++++ Data to examine ++++

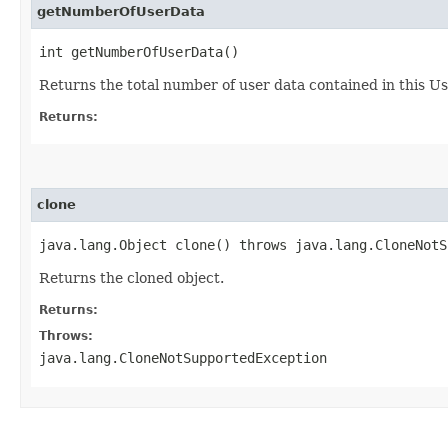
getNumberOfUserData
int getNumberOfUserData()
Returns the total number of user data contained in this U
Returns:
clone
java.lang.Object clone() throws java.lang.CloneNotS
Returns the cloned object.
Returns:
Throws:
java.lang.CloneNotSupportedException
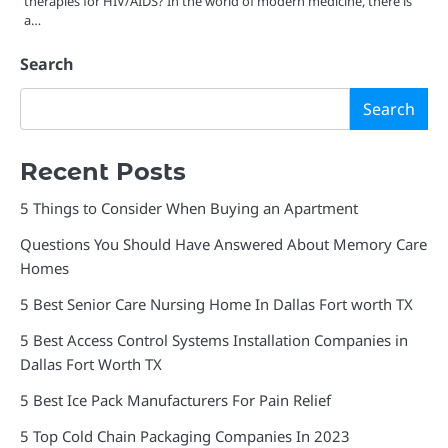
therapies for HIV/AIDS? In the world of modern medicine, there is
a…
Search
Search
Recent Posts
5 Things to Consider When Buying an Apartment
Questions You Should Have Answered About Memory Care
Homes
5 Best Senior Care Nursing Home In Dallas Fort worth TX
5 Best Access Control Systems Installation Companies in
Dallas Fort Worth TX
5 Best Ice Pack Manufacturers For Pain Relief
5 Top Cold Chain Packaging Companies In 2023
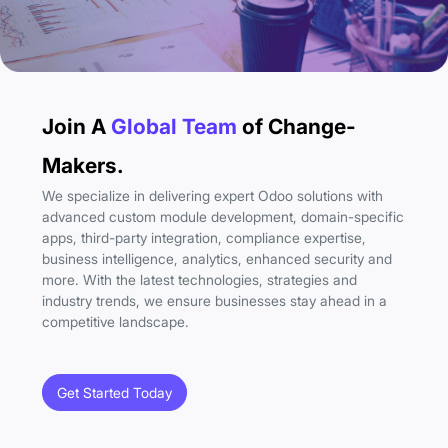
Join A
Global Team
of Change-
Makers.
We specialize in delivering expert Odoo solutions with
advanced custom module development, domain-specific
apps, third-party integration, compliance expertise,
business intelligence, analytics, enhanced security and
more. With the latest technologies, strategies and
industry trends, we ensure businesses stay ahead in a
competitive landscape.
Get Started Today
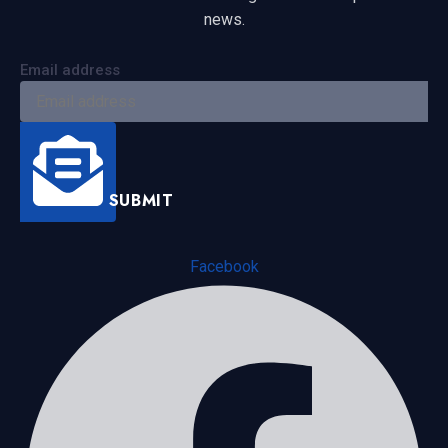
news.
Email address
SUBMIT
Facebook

++++
++++ Data to examine ++++

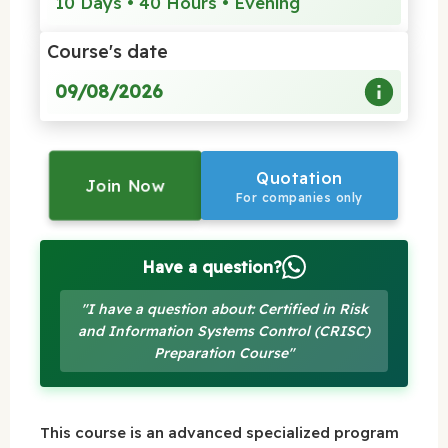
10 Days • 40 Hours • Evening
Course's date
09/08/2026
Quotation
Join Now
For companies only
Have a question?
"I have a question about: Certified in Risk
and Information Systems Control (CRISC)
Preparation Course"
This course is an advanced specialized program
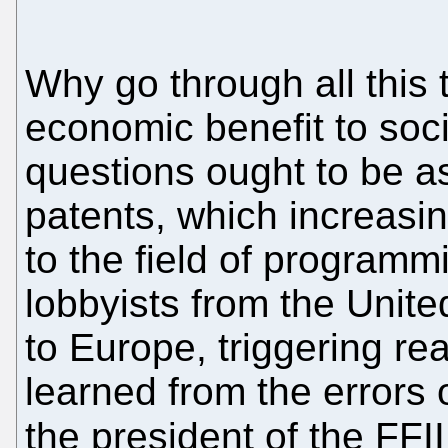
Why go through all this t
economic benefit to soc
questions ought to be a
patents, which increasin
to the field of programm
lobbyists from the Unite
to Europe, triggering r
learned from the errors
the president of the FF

++++

*Action item*:
State how many lines of the records above contain the word "lang", giving only that number.

*Answer box*:
2